Es ist genug!: Auch alte Menschen haben Rechte (B00COD72QG) by Claus Fussek & Gottlob Schober
Autor:Claus Fussek & Gottlob Schober [Fussek, Claus]
Die sprache: deu
Format: epub
ISBN: 9783426422045
Herausgeber: Knaur eBook
veröffentlicht: 2013-06-26T04:00:00+00:00
17. Grundrecht für die Gleichbehandlung von Demenzpatienten mit allen anderen Pflegebedürftigen
Wer hat sich das System der Minutenpflege eigentlich ausgedacht? Ein Pfleger hat zum Beispiel für die »Entsorgung von Ausscheidungen und Inkontinenzartikeln« genau zwei Minuten Zeit, und er bekommt dafür 88 Cent. Für »mundgerechtes Herrichten der Nahrung und Getränke« werden fünf Minuten Arbeit und ein Erlös von 2,20 Euro zugestanden. Ein Pflegedienst stellt fürs Kämmen 88 Cent und für die Nagelpflege 1,76 Euro in Rechnung. Dieses vollkommen praxis-und realitätsferne System müsste grundlegend verändert werden. Denn es vernachlässigt die Gruppe der Demenzpatienten sträflich. Diese können sich womöglich noch selbst das Gesicht waschen und sich kämmen, aber sie brauchen Betreuung rund um die Uhr. Und die wird derzeit von der Pflegeversicherung kaum honoriert. Wenn man Demenzpatienten zum Beispiel anleitet, dass sie noch selbst essen, dauert eine Mahlzeit manchmal eine Stunde. Dafür gibt es aber kein Geld.
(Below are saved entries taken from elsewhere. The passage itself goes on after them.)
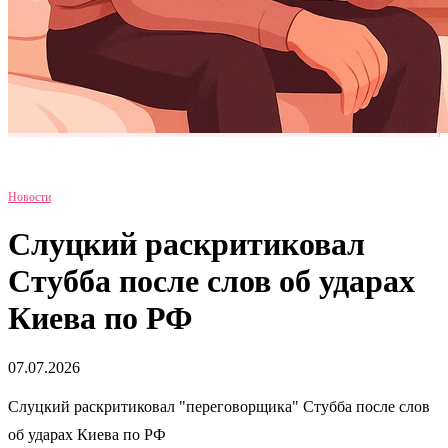
Новости
Слуцкий раскритиковал
Стубба после слов об ударах
Киева по РФ
07.07.2026
Слуцкий раскритиковал "переговорщика" Стубба после слов
об ударах Киева по РФ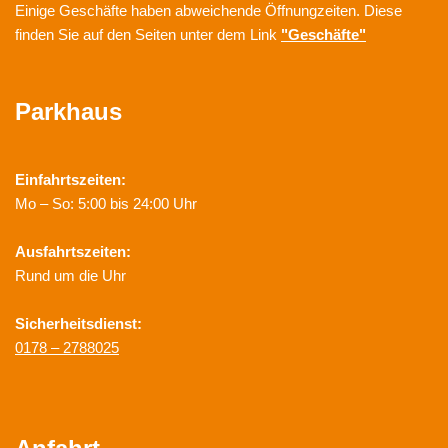
Einige Geschäfte haben abweichende Öffnungzeiten. Diese
finden Sie auf den Seiten unter dem Link
"Geschäfte"
Parkhaus
Einfahrtszeiten:
Mo – So: 5:00 bis 24:00 Uhr
Ausfahrtszeiten:
Rund um die Uhr
Sicherheitsdienst:
0178 – 2788025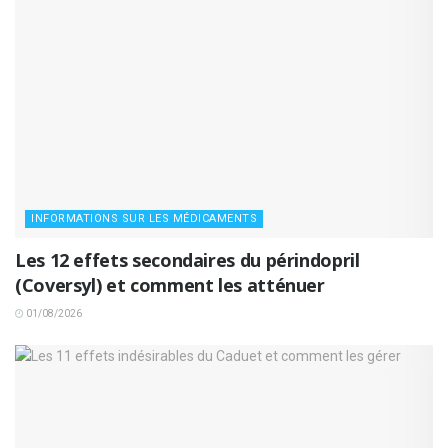
INFORMATIONS SUR LES MÉDICAMENTS
Les 12 effets secondaires du périndopril
(Coversyl) et comment les atténuer
01/08/2026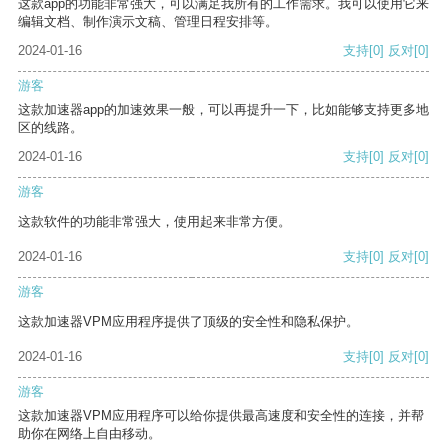
这款app的功能非常强大，可以满足我所有的工作需求。我可以使用它来
编辑文档、制作演示文稿、管理日程安排等。
2024-01-16
支持
[0]
反对
[0]
游客
这款加速器app的加速效果一般，可以再提升一下，比如能够支持更多地
区的线路。
2024-01-16
支持
[0]
反对
[0]
游客
这款软件的功能非常强大，使用起来非常方便。
2024-01-16
支持
[0]
反对
[0]
游客
这款加速器VPM应用程序提供了顶级的安全性和隐私保护。
2024-01-16
支持
[0]
反对
[0]
游客
这款加速器VPM应用程序可以给你提供最高速度和安全性的连接，并帮
助你在网络上自由移动。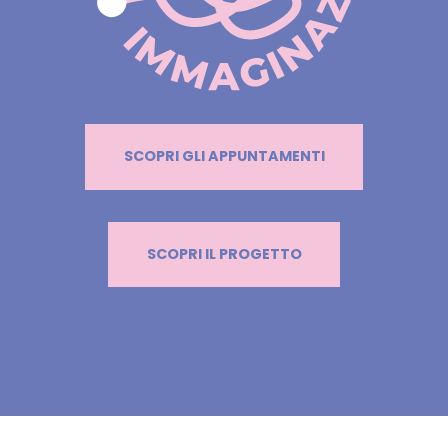
SCOPRI GLI APPUNTAMENTI
SCOPRI IL PROGETTO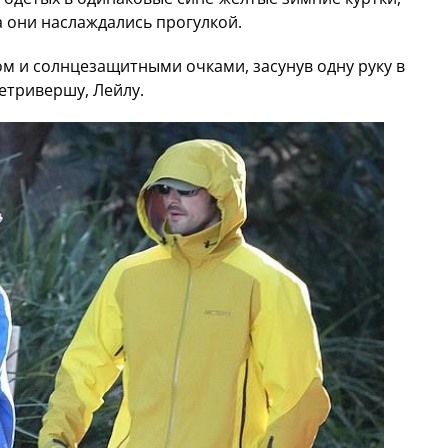
а они наслаждались прогулкой.
 и солнцезащитными очками, засунув одну руку в
етривершу, Лейлу.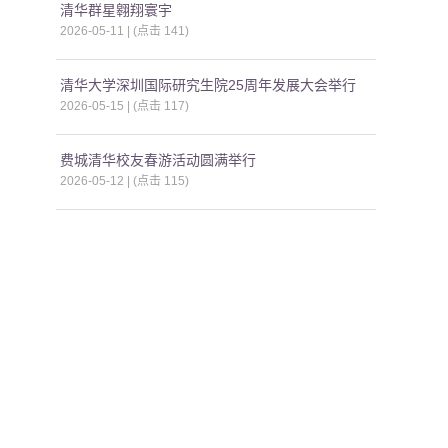
清华群星翱翔寰宇
2026-05-11 | (点击
141
)
清华大学深圳国际研究生院25周年发展大会举行
2026-05-15 | (点击
117
)
费城清华校友春游活动圆满举行
2026-05-12 | (点击
115
)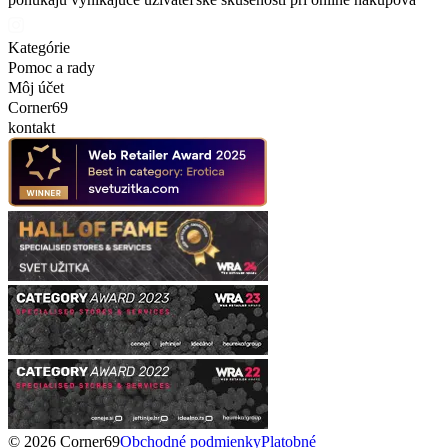
Kategórie
Pomoc a rady
Môj účet
Corner69
kontakt
© 2026 Corner69
Obchodné podmienky
Platobné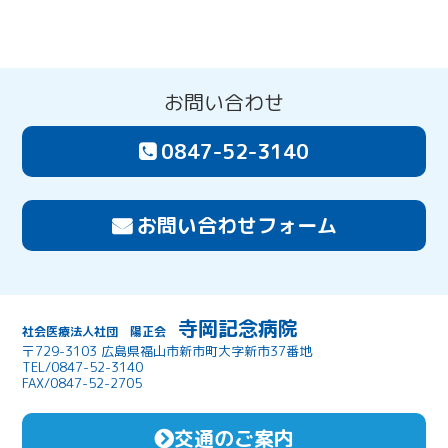
お問い合わせ
0847-52-3140
お問い合わせフォーム
寺岡記念病院
社会医療法人社団 陽正会
〒729-3103 広島県福山市新市町大字新市37番地
TEL/0847-52-3140
FAX/0847-52-2705
交通のご案内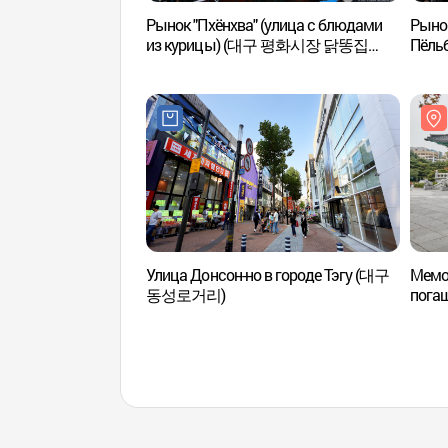
Рынок "Пхёнхва" (улица с блюдами
Рынок
из курицы) (대구 평화시장 닭똥집
Пёльб
골목)
(칠성
Улица Донсон-но в городе Тэгу (대구
Мемо
동성로거리)
погаш
(국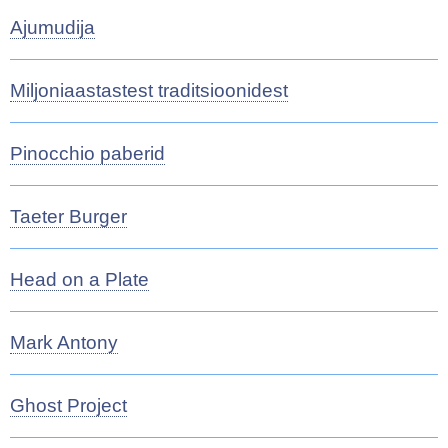
Ajumudija
Miljoniaastastest traditsioonidest
Pinocchio paberid
Taeter Burger
Head on a Plate
Mark Antony
Ghost Project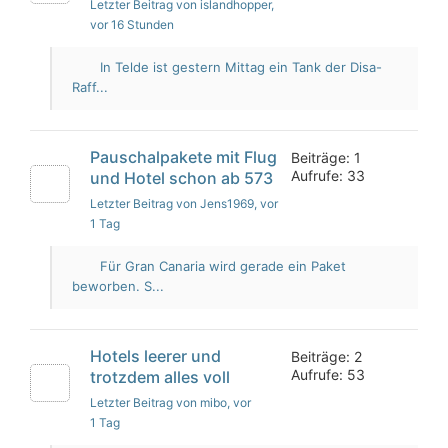
Letzter Beitrag von islandhopper
,
vor 16 Stunden
In Telde ist gestern Mittag ein Tank der Disa-
Raff...
Pauschalpakete mit Flug
Beiträge: 1
Aufrufe: 33
und Hotel schon ab 573
Letzter Beitrag von Jens1969
, vor
1 Tag
Für Gran Canaria wird gerade ein Paket
beworben. S...
Hotels leerer und
Beiträge: 2
Aufrufe: 53
trotzdem alles voll
Letzter Beitrag von mibo
, vor
1 Tag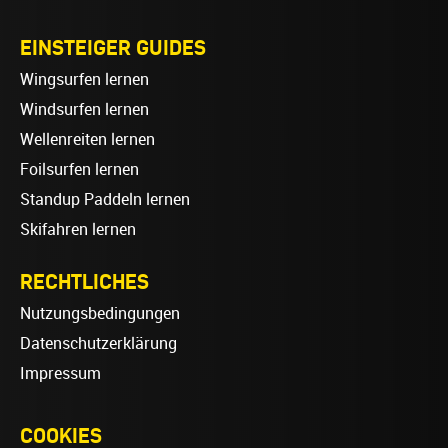
EINSTEIGER GUIDES
Wingsurfen lernen
Windsurfen lernen
Wellenreiten lernen
Foilsurfen lernen
Standup Paddeln lernen
Skifahren lernen
RECHTLICHES
Nutzungsbedingungen
Datenschutzerklärung
Impressum
COOKIES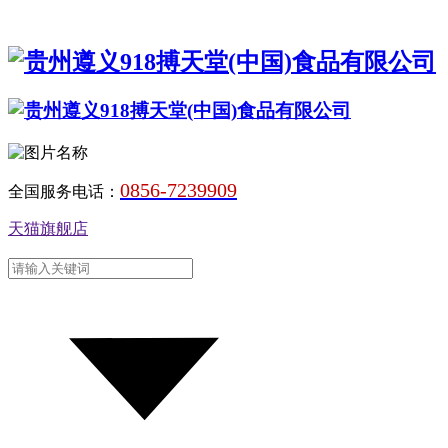
0856-7239909
全国服务电话：
天猫旗舰店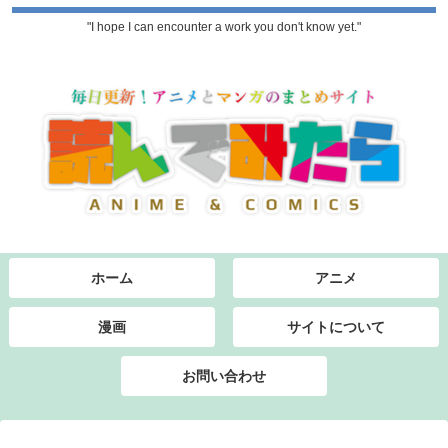
"I hope I can encounter a work you don't know yet."
ホーム
アニメ
漫画
サイトについて
お問い合わせ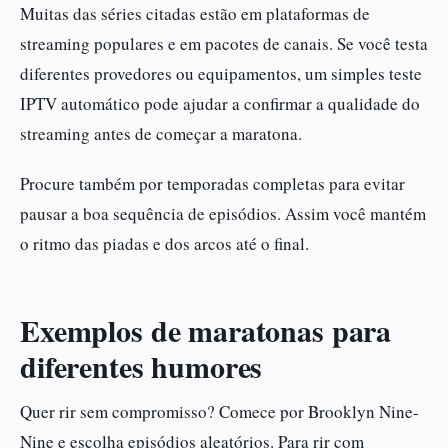
Muitas das séries citadas estão em plataformas de
streaming populares e em pacotes de canais. Se você testa
diferentes provedores ou equipamentos, um simples teste
IPTV automático pode ajudar a confirmar a qualidade do
streaming antes de começar a maratona.
Procure também por temporadas completas para evitar
pausar a boa sequência de episódios. Assim você mantém
o ritmo das piadas e dos arcos até o final.
Exemplos de maratonas para
diferentes humores
Quer rir sem compromisso? Comece por Brooklyn Nine-
Nine e escolha episódios aleatórios. Para rir com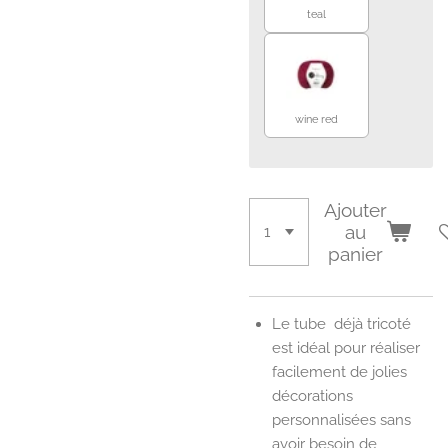
teal
wine red
Ajouter
au
panier
Le tube déjà tricoté
est idéal pour réaliser
facilement de jolies
décorations
personnalisées sans
avoir besoin de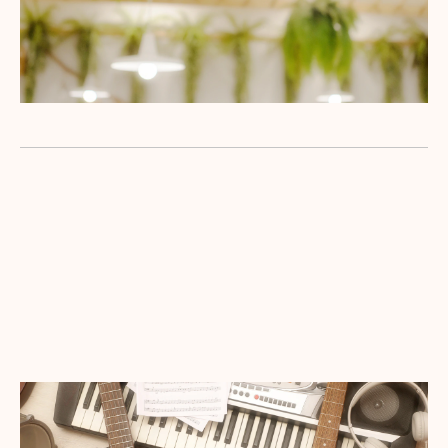
伝わっていきます。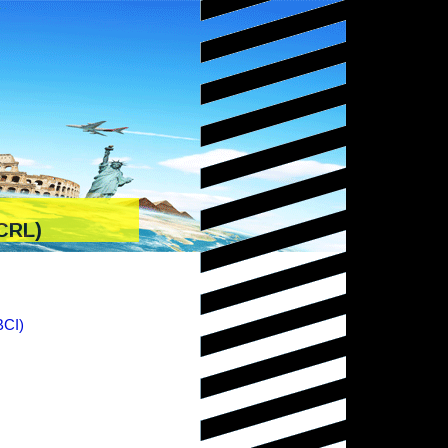
(CRL)
CI)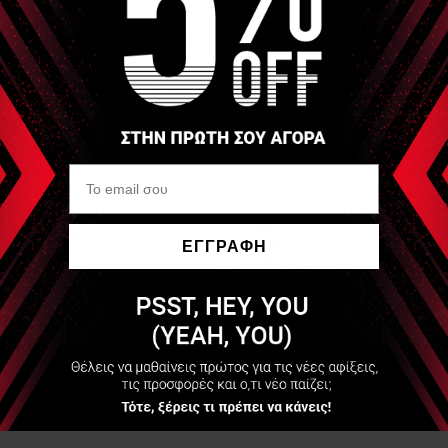
ΕΓΓΡΑΦΗ
Να μην εμφανιστεί ξανά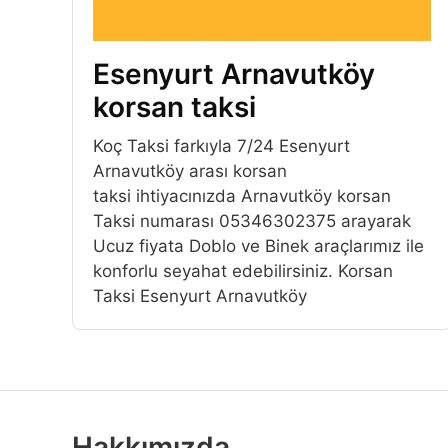
Esenyurt Arnavutköy
korsan taksi
Koç Taksi farkıyla 7/24 Esenyurt
Arnavutköy arası korsan
taksi ihtiyacınızda Arnavutköy korsan
Taksi numarası 05346302375 arayarak
Ucuz fiyata Doblo ve Binek araçlarımız ile
konforlu seyahat edebilirsiniz. Korsan
Taksi Esenyurt Arnavutköy
Hakkımızda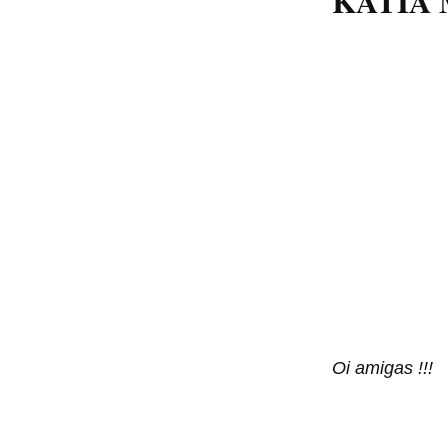
KATIA
Oi amigas !!!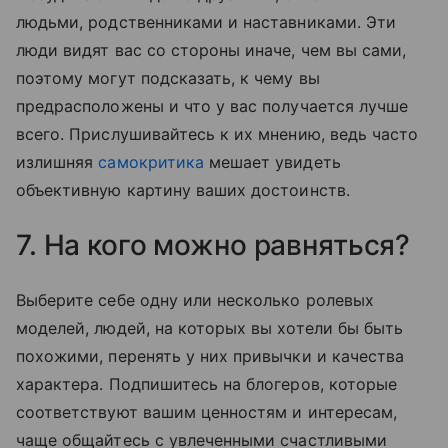
людьми, родственниками и наставниками. Эти
люди видят вас со стороны иначе, чем вы сами,
поэтому могут подсказать, к чему вы
предрасположены и что у вас получается лучше
всего. Прислушивайтесь к их мнению, ведь часто
излишняя
самокритика
мешает увидеть
объективную картину ваших достоинств.
7. На кого можно равняться?
Выберите себе одну или несколько ролевых
моделей, людей, на которых вы хотели бы быть
похожими, перенять у них привычки и качества
характера. Подпишитесь на блогеров, которые
соответствуют вашим ценностям и интересам,
чаще общайтесь с увлеченными счастливыми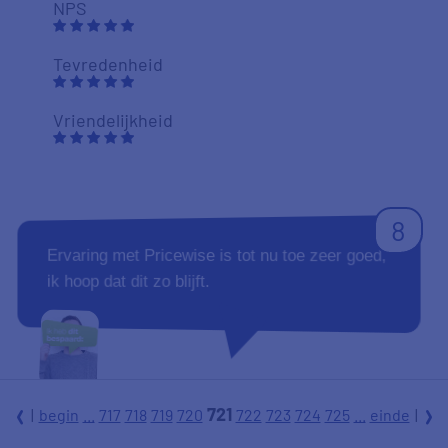
NPS
Tevredenheid
Vriendelijkheid
8
Ervaring met Pricewise is tot nu toe zeer goed,
ik hoop dat dit zo blijft.
721
|
begin
...
717
718
719
720
722
723
724
725
...
einde
|
l
r
Duidelijkheid
Sjaak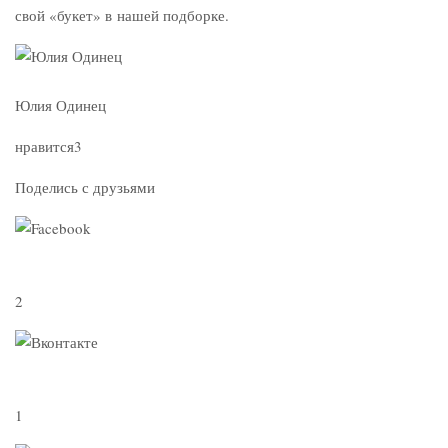
свой «букет» в нашей подборке.
Юлия Одинец
нравится3
Поделись с друзьями
2
1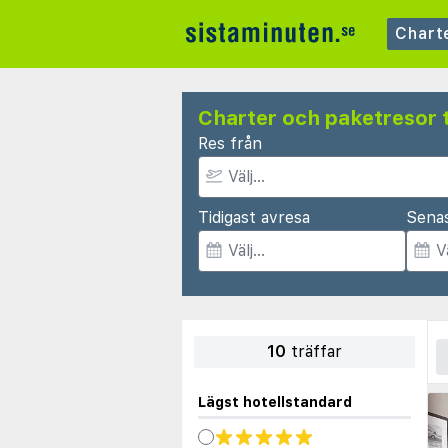
Chart
Charter och paketresor 
Res från
Tidigast avresa
Sena
10
träffar
Lägst hotellstandard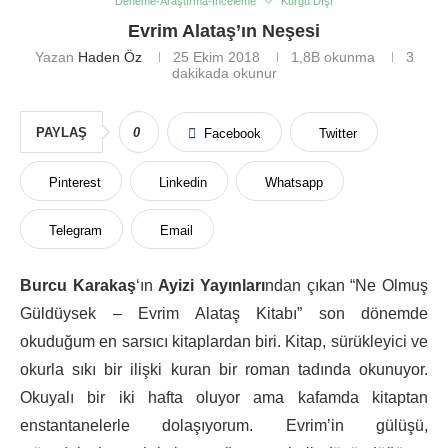
Deneme-Araştırma-İnceleme
Kurgu Dışı
Evrim Alataş’ın Neşesi
Yazan
Haden Öz
25 Ekim 2018
1,8B
okunma
3
dakikada okunur
PAYLAŞ
0
Facebook
Twitter
Pinterest
Linkedin
Whatsapp
Telegram
Email
Burcu Karakaş
‘ın
Ayizi Yayınları
ndan çıkan “Ne Olmuş
Güldüysek – Evrim Alataş Kitabı” son dönemde
okuduğum en sarsıcı kitaplardan biri. Kitap, sürükleyici ve
okurla sıkı bir ilişki kuran bir roman tadında okunuyor.
Okuyalı bir iki hafta oluyor ama kafamda kitaptan
enstantanelerle dolaşıyorum. Evrim’in gülüşü,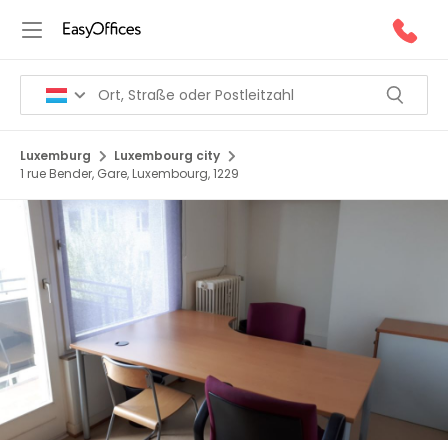
Luxemburg
Luxembourg city
1 rue Bender, Gare, Luxembourg, 1229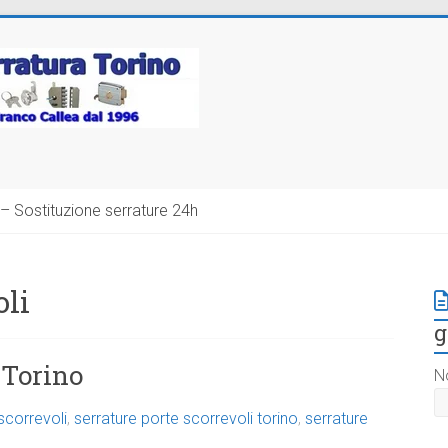
– Sostituzione serrature 24h
oli
g
 Torino
N
scorrevoli
,
serrature porte scorrevoli torino
,
serrature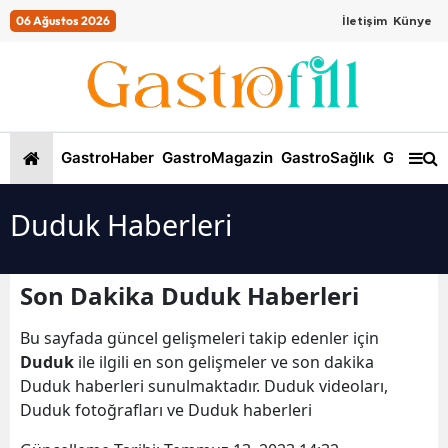
06 Ağustos 2026
İletişim
Künye
GastroHaber
GastroMagazin
GastroSağlık
GastroKi
Duduk Haberleri
Son Dakika Duduk Haberleri
Bu sayfada güncel gelişmeleri takip edenler için
Duduk
ile ilgili en son gelişmeler ve son dakika
Duduk haberleri sunulmaktadır. Duduk videoları,
Duduk fotoğrafları ve Duduk haberleri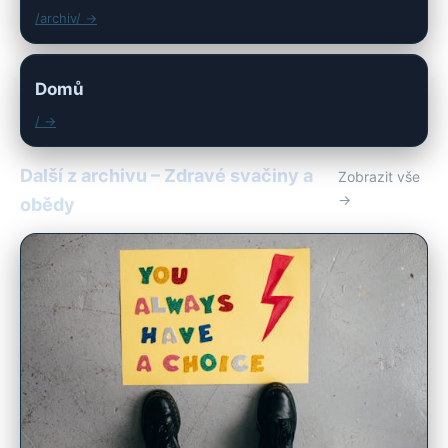
/archiv/ →
Domů
/ →
Další z archivu – Zdravé svačiny a
Zobrazit vše
→
obědy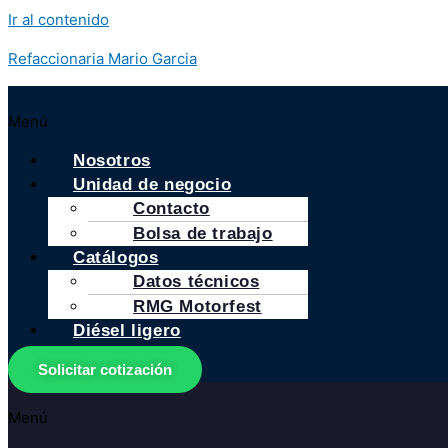
Ir al contenido
Refaccionaria Mario Garcia
Menú
Nosotros
Unidad de negocio
Contacto
Bolsa de trabajo
Catálogos
Datos técnicos
RMG Motorfest
Diésel ligero
Solicitar cotización
Menú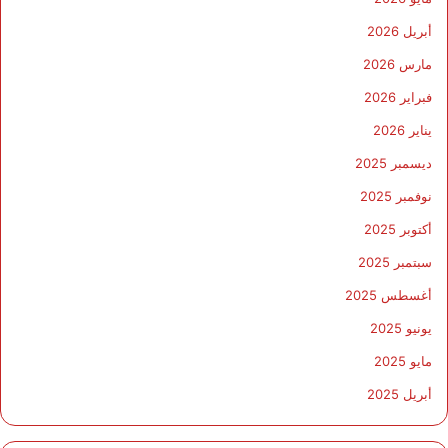
أبريل 2026
مارس 2026
فبراير 2026
يناير 2026
ديسمبر 2025
نوفمبر 2025
أكتوبر 2025
سبتمبر 2025
أغسطس 2025
يونيو 2025
مايو 2025
أبريل 2025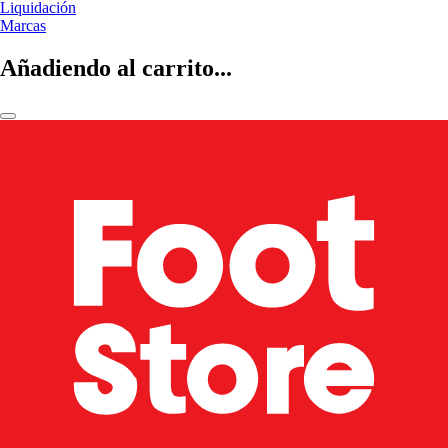
Liquidación
Marcas
Añadiendo al carrito...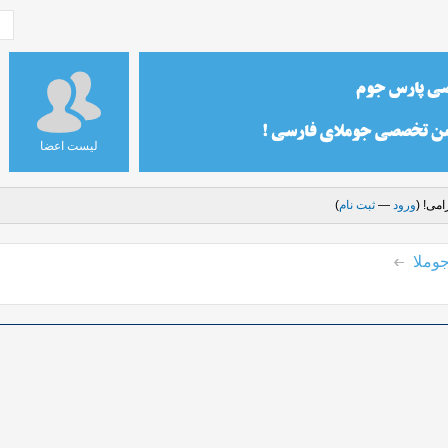
لیست اعضا
می! (
ورود
—
ثبت نام
)
وملا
Der Politik ist all das bekannt. Sie weiß auch, dass die Zahl der Demenzpatienten in den kommenden Jahren dramatisch wachsen wird. Bereits heute gibt es mehr als 1,3 Millionen Altersverwirrte in Deutschland. Die Versorgung der Demenzpatienten ist eine der größten Herausforderungen der nächsten Jahrzehnte. Auch schon heute sind viele Angehörige, aber auch Pflegeheime mit der Versorgung von altersverwirrten Menschen völlig überfordert. Der Schwiegersohn einer Demenzpatientin hat sich bei uns gemeldet. Die 95-Jährige lebt auf einer Etage eines Heimes, welches mit rund 30 Patienten bzw. zu Betreuenden belegt ist.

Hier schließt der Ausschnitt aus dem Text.